Visa vs Mastercard: Which is better?
Both Visa and Mastercard offer convenient worldwide access, card security and other perks. But how do they compare?
When it comes to choosing a credit card, debit card or prepaid card, you usually have the option of a Visa or a Mastercard. These are the two major card-processing companies used in the UK, followed by American Express.
Each Visa or Mastercard credit card is independently issued by a bank or other provider that also offers a range of features and services to customers across their networks. Most banks and card providers don’t give you a choice between Mastercard or Visa, so you’ll probably find it more relevant to your decision-making process to focus on the features offered by a particular card and the provider in general.

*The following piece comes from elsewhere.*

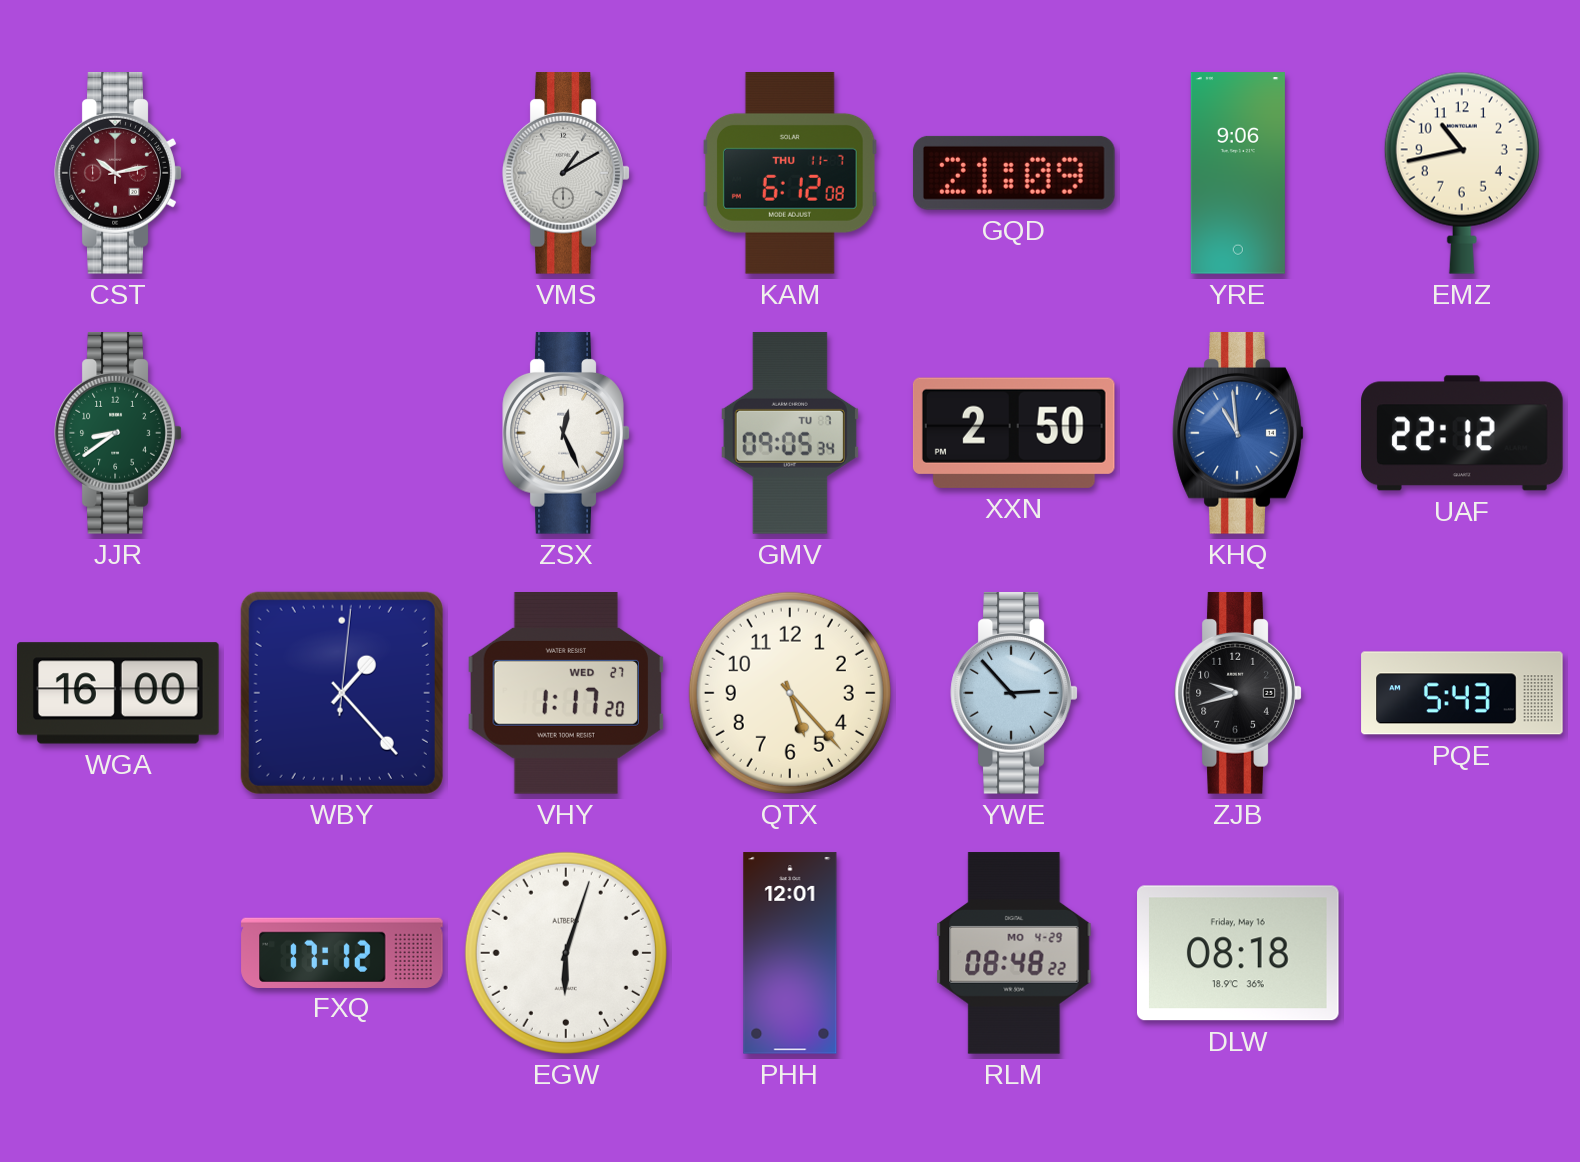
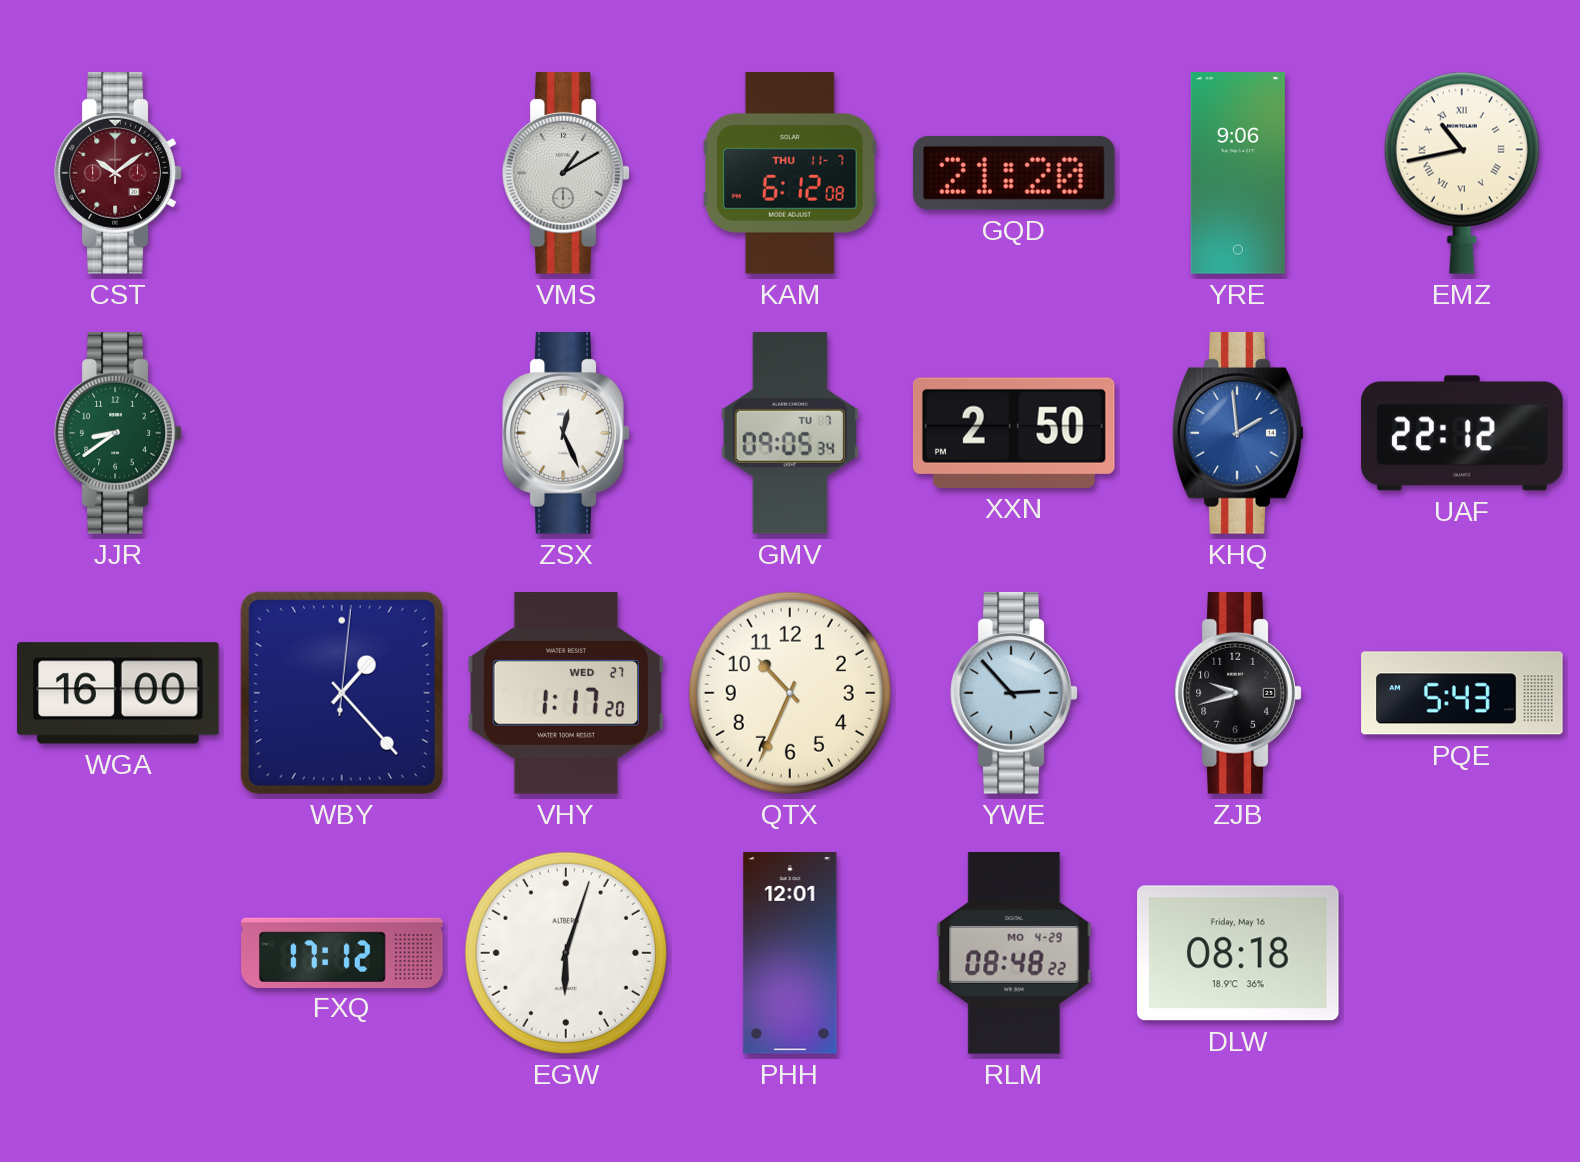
CST: 10:13 -> 10:09
GQD: 21:09 -> 21:20
EMZ numerals: Arabic -> Roman
KHQ: 10:59 -> 1:59
QTX: 5:23 -> 10:34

Generally, there are very little differences between the two networks and you will rarely deal with Visa or Mastercard directly (it would usually be through your card provider). However, if you’re trying to decide between these two options, here we compare Visa and Mastercard features side-by-side to see how they stack up.
What are Visa and Mastercard?
Visa and Mastercard provide the technology and networks required for processing card payments. So if you buy an item with a Visa credit card, for example, the transaction will be processed on Visa’s network from the shop to the relevant bank or banks (including your own). Similarly, Mastercard credit card transactions are processed via the Mastercard payment network. These two companies are the largest card processors in the world, and their cards are accepted at millions of shops and other providers all over the globe. Generally, you will find most shops accept both Visa and Mastercard payments.
Individual banks and other financial institutions issue Visa or Mastercard credit cards based on the payment processing network they want to use. Whichever network is used, the company’s logo will be visible on the card. A few providers even offer both Visa and Mastercard options. In regards to specific card features, such as interest rates, annual fees, rewards programmes and introductory offers, it is ultimately the card issuer that decides what will be available on specific cards.
Traditionally, Visa has dominated the UK debit card market, but this is set to change. Santander and TSB will start issuing Mastercard debit cards in 2019, joining Virgin Money, Citibank, Clydesdale Bank, Yorkshire Bank and Metro Bank, which already provide Mastercard debit cards.